II
Bea and Miles Bjornstam were married in June, a month
after "The Girl from Kankakee." Miles had turned respectable.
He had renounced his criticisms of state and society;
he had given up roving as horse-trader, and wearing red
mackinaws in lumber-camps; he had gone to work as engineer
in Jackson Elder's planing-mill; he was to be seen upon the
streets endeavoring to be neighborly with suspicious men whom
he had taunted for years.
Carol was the patroness and manager of the wedding.
Juanita Haydock mocked, "You're a chump to let a good hired
girl like Bea go. Besides! How do you know it's a good
thing, her marrying a sassy bum like this awful Red Swede
person? Get wise! Chase the man off with a mop, and hold
onto your Svenska while the holding's good. Huh? Me go to
their Scandahoofian wedding? Not a chance!"
The other matrons echoed Juanita. Carol was dismayed by
the casualness of their cruelty, but she persisted. Miles had
exclaimed to her, "Jack Elder says maybe he'll come to the
wedding! Gee, it would be nice to have Bea meet the Boss
as a reg'lar married lady. Some day I'll be so well off that
Bea can play with Mrs. Elder—and you! Watch us!"
There was an uneasy knot of only nine guests at the service
in the unpainted Lutheran Church—Carol, Kennicott, Guy
Pollock, and the Champ Perrys, all brought by Carol; Bea's
frightened rustic parents, her cousin Tina, and Pete, Miles's
ex-partner in horse-trading, a surly, hairy man who had bought
a black suit and come twelve hundred miles from Spokane for
the event.
Miles continuously glanced back at the church door. Jackson
Elder did not appear. The door did not once open after
the awkward entrance of the first guests. Miles's hand closed
on Bea's arm.
He had, with Carol's help, made his shanty over into a
cottage with white curtains and a canary and a chintz chair.
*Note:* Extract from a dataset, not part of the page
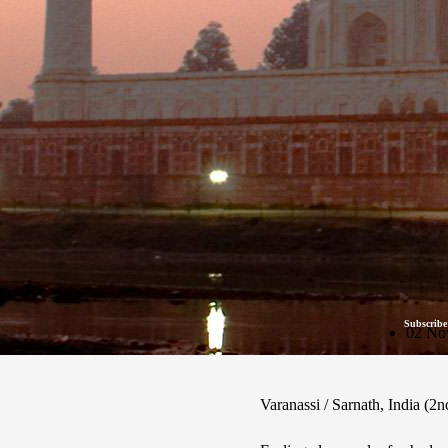
Subscribe
02 No
Varanassi / Sarnath, India (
Carol coaxed the powerful matrons to call on Bea. They
half scoffed, half promised to go.
Bea's successor was the oldish, broad, silent Oscarina, who
was suspicious of her frivolous mistress for a month, so that
Juanita Haydock was able to crow, "There, smarty, I told you
you'd run into the Domestic Problem!" But Oscarina adopted
Carol as a daughter, and with her as faithful to the kitchen as
Bea had been, there was nothing changed in Carol's life.